User Awareness Procedure
1. Purpose
The purpose of this User Awareness Procedure is to provide detail on the practices that RFG Holdings (RFG) follows to ensure that IT users are well informed and vigilant regarding cybersecurity.
2. User Awareness Training
User Awareness training will be assigned to RFG IT users monthly via Mimecast. The training will include the following topics:
a. Data in motion: ways in which employees move sensitive data within secure company networks and the risks associated with transferring to personal devices and accounts.
b. Data privacy: handling personal information securely and ethically.
c. Devsecops: security concerns that developers face when building, testing, launching and maintaining company programs, applications and systems.
d. Executive Training: addresses how company leaders and board members need to understand the exposure and risk, develop plans to mitigate the impact of breaches and drive the company conversation about security.
e. Info Protection: addresses employees responsibility for keeping sensitive information safe
f. Office Hygiene: stresses the importance of creating a physical working environment that keeps information safe
g. Passwords: addresses the importance of creating unique, hard to hack passwords, the dangers of using the same password for everything and the careless ways people expose their passwords to co-workers and strangers.

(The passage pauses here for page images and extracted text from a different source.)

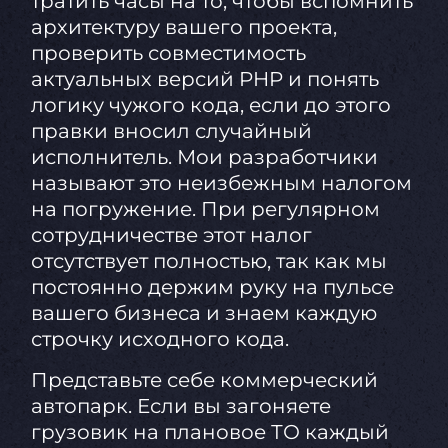
тратить часы на то, чтобы вспомнить
архитектуру вашего проекта,
проверить совместимость
актуальных версий PHP и понять
логику чужого кода, если до этого
правки вносил случайный
исполнитель. Мои разработчики
называют это неизбежным налогом
на погружение. При регулярном
сотрудничестве этот налог
отсутствует полностью, так как мы
постоянно держим руку на пульсе
вашего бизнеса и знаем каждую
строчку исходного кода.
Представьте себе коммерческий
автопарк. Если вы загоняете
грузовик на плановое ТО каждый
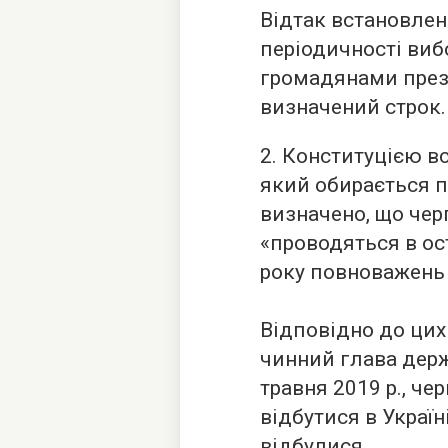
Відтак встановле
періодичності виб
громадянами през
визначений строк.
2. Конституцією в
який обирається пре
визначено, що чер
«проводяться в ос
року повноважень п
Відповідно до цих 
чинний глава дер
травня 2019 р., ч
відбутися в Україн
відбулися.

h. Phishing: addresses the dangers of emails and ransomware scams as well as SMS (smishing) and voice/phone (vishing) attacks, where hackers deceive employees into sharing and exposing login and other sensitive information.

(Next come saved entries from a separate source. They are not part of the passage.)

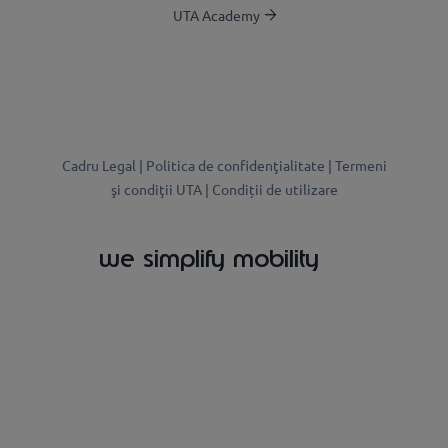
UTA Academy
Cadru Legal |
Politica de confidenţialitate |
Termeni
şi condiţii UTA |
Condiții de utilizare
we simplify mobility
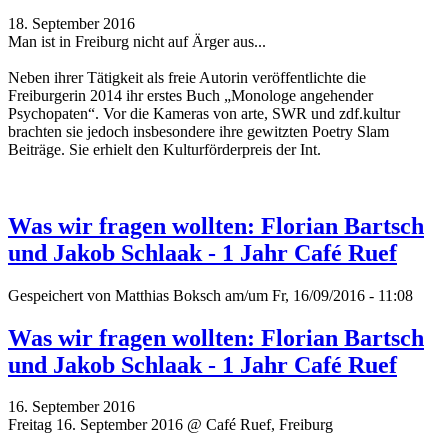
18. September 2016
Man ist in Freiburg nicht auf Ärger aus...
Neben ihrer Tätigkeit als freie Autorin veröffentlichte die
Freiburgerin 2014 ihr erstes Buch „Monologe angehender
Psychopaten“. Vor die Kameras von arte, SWR und zdf.kultur
brachten sie jedoch insbesondere ihre gewitzten Poetry Slam
Beiträge.
Sie erhielt den Kulturförderpreis der Int.
Was wir fragen wollten: Florian Bartsch
und Jakob Schlaak - 1 Jahr Café Ruef
Gespeichert von
Matthias Boksch
am/um Fr, 16/09/2016 - 11:08
Was wir fragen wollten: Florian Bartsch
und Jakob Schlaak - 1 Jahr Café Ruef
16. September 2016
Freitag 16. September 2016 @ Café Ruef, Freiburg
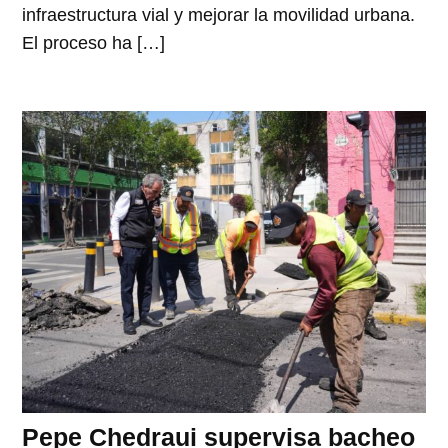
infraestructura vial y mejorar la movilidad urbana.
El proceso ha […]
Pepe Chedraui supervisa bacheo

i. Custom Modules: allows uploading of custom training material.
3. Communication Plan
a. Users will be notified via email when training has been assigned.
b. The users’ manager will be notified of outstanding training.
c. Alerts and announcements will be made for emerging threats.
4. Testing and Assessment
a. Users will undergo a simulated phishing exercise at least annually.
b. Users will complete knowledge assessment after training sessions.
5. Incident Reporting
a. Users are to follow the incident management procedure for reporting of security incidents.